The cicadas had suddenly gone to sleep, along with the rest of the neighborhood. It seemed Martin and Sophie were the only ones still up, the moon a distant spotlight for their small stage. He had something to tell her but she had no idea what it would be.

“I’ve been drafted,” he said, and the last word was a gunshot, a cracking sound splitting the silence.


No,
” Sophie whispered.

Martin inhaled again, held his breath, and then released a blue-gray plume of smoke into the night air.
It’s true
, the smoke said.

Sophie looked over at Martin’s bare feet, the bottom edge of his jeans frayed with white threads touching his brown skin. She thought his toes were the most elegant shapes she’d never noticed before, and she studied them for a long moment, seeing how the second and third toes were the same length.

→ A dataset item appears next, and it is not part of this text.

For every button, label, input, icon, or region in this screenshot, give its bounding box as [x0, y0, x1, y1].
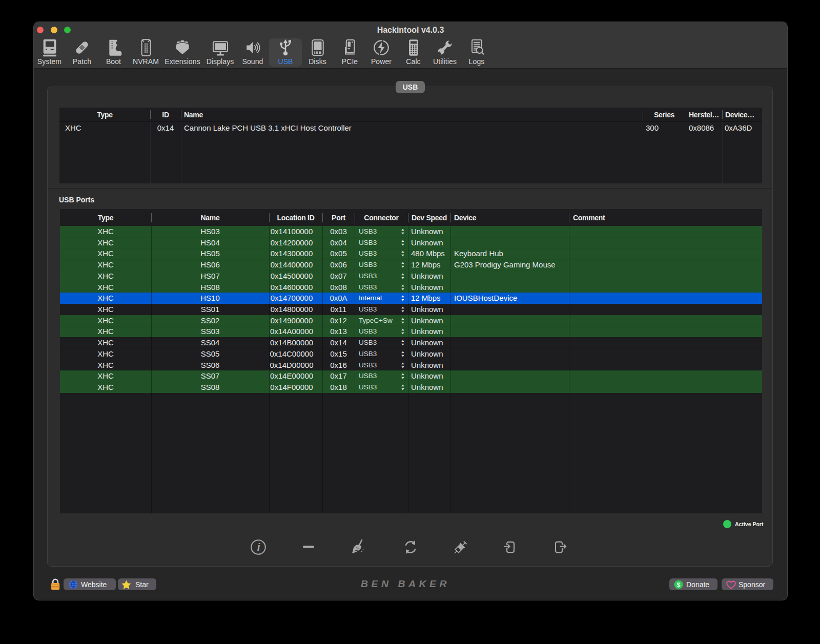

“I’ll come back eventually,” Martin said, and at first Sophie didn’t understand what he was talking about, thought he meant he would serve a tour of duty and come home on leave. But then her head cleared.

“You mean Canada?” she whispered, and Martin released another ghost of smoke.

“Where else?” he said. The effort in his voice had become audible, one flat note in a symphony.

Sophie wasn’t surprised by his choice not to become a soldier, a choice to stay alive and also not to kill. But draft dodging meant it was possible he could never come back to America, or else risk being thrown into jail. That very day, Muhammad Ali had been convicted of evading the draft and sentenced to five years in prison. He was one of the more famous ones, amidst a rising tide of refusal. But a crime was a crime.

To lose Henry under the ice and then say goodbye to Martin too: Sophie didn’t see how she would be able to continue. A pair of losses bigger than any container she could hope to hold them in, her head, her heart.

“I don’t believe you,” she said, not looking at him. “I don’t believe in eventually.”